I believe he had the most resilient spirit and unrelenting endurance to survive the torturous events he experienced with an uncompromising determination. It is something we can all learn from.
You may find yourself at a loss right now, surrounded by uncertainty and feeling disappointed by life. The truth is that even when we can’t manage an outcome, we can manage our response to it.
Your heart may be broken, it may be hesitant to believe but finding your “will to meaning” is so healing. Finding the meaning for your life restores strength and tenacity!
This Valentine’s Day may not be the day you envisioned. In fact, in a million years, you would not have anticipated that this is where you would land in life! So, you may have considered staying home all day, throwing the covers over your head and trying to hide from a world that is seemingly head over heels in love.

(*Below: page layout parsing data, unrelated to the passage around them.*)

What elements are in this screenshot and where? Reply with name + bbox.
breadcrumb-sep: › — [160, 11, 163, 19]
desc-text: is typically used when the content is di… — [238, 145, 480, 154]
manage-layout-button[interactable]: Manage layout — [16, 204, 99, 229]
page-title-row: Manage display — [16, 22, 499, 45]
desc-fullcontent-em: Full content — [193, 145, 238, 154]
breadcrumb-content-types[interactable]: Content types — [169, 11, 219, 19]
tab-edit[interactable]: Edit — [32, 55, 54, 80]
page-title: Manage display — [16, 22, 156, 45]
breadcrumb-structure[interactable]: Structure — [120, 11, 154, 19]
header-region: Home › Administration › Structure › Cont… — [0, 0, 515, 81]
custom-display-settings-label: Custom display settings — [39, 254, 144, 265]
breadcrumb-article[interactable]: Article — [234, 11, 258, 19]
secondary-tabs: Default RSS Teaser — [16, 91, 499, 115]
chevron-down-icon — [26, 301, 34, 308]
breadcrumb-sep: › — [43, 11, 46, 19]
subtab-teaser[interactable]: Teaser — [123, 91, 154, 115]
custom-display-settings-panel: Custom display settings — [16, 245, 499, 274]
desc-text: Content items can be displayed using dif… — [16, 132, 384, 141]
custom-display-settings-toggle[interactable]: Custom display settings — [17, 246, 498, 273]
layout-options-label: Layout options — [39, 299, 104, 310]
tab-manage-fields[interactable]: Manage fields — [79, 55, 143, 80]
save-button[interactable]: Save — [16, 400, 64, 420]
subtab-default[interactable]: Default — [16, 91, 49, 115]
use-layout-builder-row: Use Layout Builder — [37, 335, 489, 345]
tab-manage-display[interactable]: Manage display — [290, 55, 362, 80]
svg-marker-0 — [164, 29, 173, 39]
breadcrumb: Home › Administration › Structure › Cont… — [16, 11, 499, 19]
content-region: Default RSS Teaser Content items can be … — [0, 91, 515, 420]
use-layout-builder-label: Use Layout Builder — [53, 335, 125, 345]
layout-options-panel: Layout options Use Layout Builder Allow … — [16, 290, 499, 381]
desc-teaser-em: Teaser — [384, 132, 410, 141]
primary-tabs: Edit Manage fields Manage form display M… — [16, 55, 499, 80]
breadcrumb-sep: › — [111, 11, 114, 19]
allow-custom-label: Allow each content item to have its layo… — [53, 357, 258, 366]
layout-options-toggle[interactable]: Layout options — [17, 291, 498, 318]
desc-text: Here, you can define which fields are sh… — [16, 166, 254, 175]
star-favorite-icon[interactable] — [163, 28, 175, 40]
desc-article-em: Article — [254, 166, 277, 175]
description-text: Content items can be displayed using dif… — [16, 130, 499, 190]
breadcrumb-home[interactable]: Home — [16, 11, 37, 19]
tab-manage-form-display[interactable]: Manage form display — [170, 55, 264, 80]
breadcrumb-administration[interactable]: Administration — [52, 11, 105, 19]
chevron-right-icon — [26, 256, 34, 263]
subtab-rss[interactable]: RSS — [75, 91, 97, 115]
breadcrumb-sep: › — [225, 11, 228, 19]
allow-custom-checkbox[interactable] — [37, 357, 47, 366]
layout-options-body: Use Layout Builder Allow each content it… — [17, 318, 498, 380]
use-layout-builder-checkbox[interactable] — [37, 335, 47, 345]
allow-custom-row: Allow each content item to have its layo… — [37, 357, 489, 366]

Valentine’s Day often reminds us of romantic relationships, so the tendency is to focus on what singles don’t have. Taking time to enrich another person’s life may be exactly what your broken heart needs.
It might do your heart a world of good to support the marriages of friends and family by offering to babysit so they can spend time together as a couple. Or you may decide to invite other singles over for a pizza party. You could also reach out to a widow, or someone in need, with a note, flowers, or time spent in prayer together. When you decide that this circumstance is not going to dictate your response, your heart starts beating again!
No matter how you decide to reach out, in so doing, I hope it is a healing experience for you and I pray that in the process hope is restored in that beautiful heart of yours!
Romans 15:13 – “Now the God of hope fill you with all joy and peace in believing, that ye may abound in hope, through the power of the Holy Ghost.”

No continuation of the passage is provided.